> _TRY IT_
Read the listing and extract each line that includes the word "site".

> _ENTRIES SUPPLIED_
★ ★ ★ ★

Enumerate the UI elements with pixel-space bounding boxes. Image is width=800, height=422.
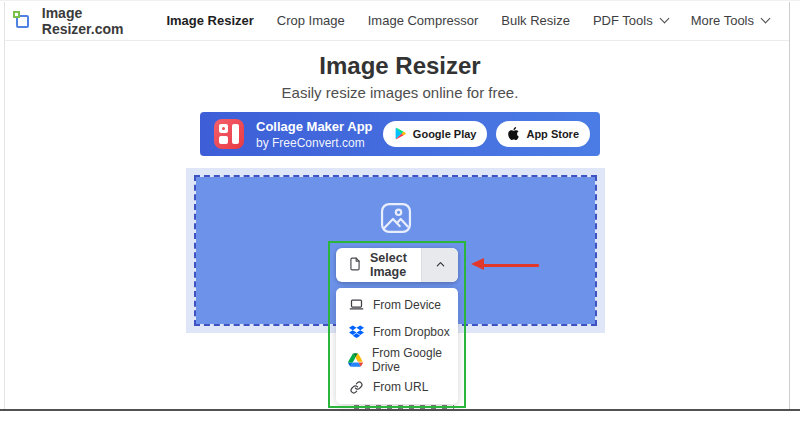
promo-byline: by FreeConvert.com: [256, 136, 373, 150]
header: Image Resizer.com Image ResizerCrop Imag…: [5, 1, 789, 41]
device-icon: [348, 297, 364, 312]
nav-item-label: Image Compressor: [368, 13, 479, 28]
image-placeholder-icon: [377, 199, 415, 241]
google-play-button[interactable]: Google Play: [383, 121, 488, 147]
dropbox-icon: [348, 324, 364, 339]
select-image-menu: From DeviceFrom DropboxFrom Google Drive…: [336, 288, 458, 404]
menu-item-label: From Dropbox: [373, 325, 450, 339]
app-store-label: App Store: [526, 128, 579, 140]
nav-item-label: Bulk Resize: [501, 13, 570, 28]
viewport-edge-bottom: [0, 409, 800, 411]
promo-banner[interactable]: Collage Maker App by FreeConvert.com Goo…: [200, 112, 600, 156]
nav-item-image-compressor[interactable]: Image Compressor: [368, 13, 479, 28]
nav-item-label: PDF Tools: [593, 13, 653, 28]
select-image-label: Select Image: [370, 251, 421, 279]
site-logo[interactable]: Image Resizer.com: [13, 5, 166, 37]
nav-item-bulk-resize[interactable]: Bulk Resize: [501, 13, 570, 28]
select-image-button[interactable]: Select Image: [336, 248, 458, 282]
google-play-label: Google Play: [413, 128, 477, 140]
app-store-button[interactable]: App Store: [496, 121, 590, 147]
menu-item-label: From URL: [373, 380, 428, 394]
chevron-down-icon: [761, 14, 771, 24]
resize-logo-icon: [13, 11, 33, 31]
menu-item-from-url[interactable]: From URL: [336, 374, 458, 401]
nav-item-image-resizer[interactable]: Image Resizer: [166, 13, 253, 28]
main-nav: Image ResizerCrop ImageImage CompressorB…: [166, 13, 769, 28]
annotation-arrow-head-icon: [471, 258, 484, 270]
menu-item-label: From Google Drive: [372, 346, 458, 374]
promo-app-name: Collage Maker App: [256, 119, 373, 134]
store-buttons: Google Play App Store: [383, 121, 592, 147]
site-logo-text: Image Resizer.com: [42, 5, 167, 37]
google-drive-icon: [348, 353, 363, 367]
apple-icon: [507, 127, 520, 142]
google-play-icon: [394, 127, 407, 142]
nav-item-pdf-tools[interactable]: PDF Tools: [593, 13, 668, 28]
chevron-up-icon: [435, 256, 446, 274]
nav-item-label: Crop Image: [277, 13, 345, 28]
nav-item-label: More Tools: [691, 13, 754, 28]
page-subtitle: Easily resize images online for free.: [0, 84, 800, 101]
link-icon: [348, 381, 364, 394]
clipped-text-fragment: [354, 405, 454, 409]
nav-item-more-tools[interactable]: More Tools: [691, 13, 769, 28]
page-title: Image Resizer: [0, 52, 800, 80]
menu-item-from-dropbox[interactable]: From Dropbox: [336, 318, 458, 345]
collage-maker-app-icon: [214, 119, 244, 149]
chevron-down-icon: [659, 14, 669, 24]
menu-item-from-google-drive[interactable]: From Google Drive: [336, 346, 458, 374]
annotation-arrow: [483, 264, 539, 267]
menu-item-label: From Device: [373, 298, 441, 312]
file-icon: [348, 257, 362, 274]
nav-item-crop-image[interactable]: Crop Image: [277, 13, 345, 28]
select-image-caret[interactable]: [421, 248, 458, 282]
page: Image Resizer.com Image ResizerCrop Imag…: [0, 0, 800, 422]
nav-item-label: Image Resizer: [166, 13, 253, 28]
menu-item-from-device[interactable]: From Device: [336, 291, 458, 318]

★ ★ ★ ★

> _ANSWER BOX_
site-logo[interactable]: Image Resizer.com: [13, 5, 166, 37]
site-logo-text: Image Resizer.com: [42, 5, 167, 37]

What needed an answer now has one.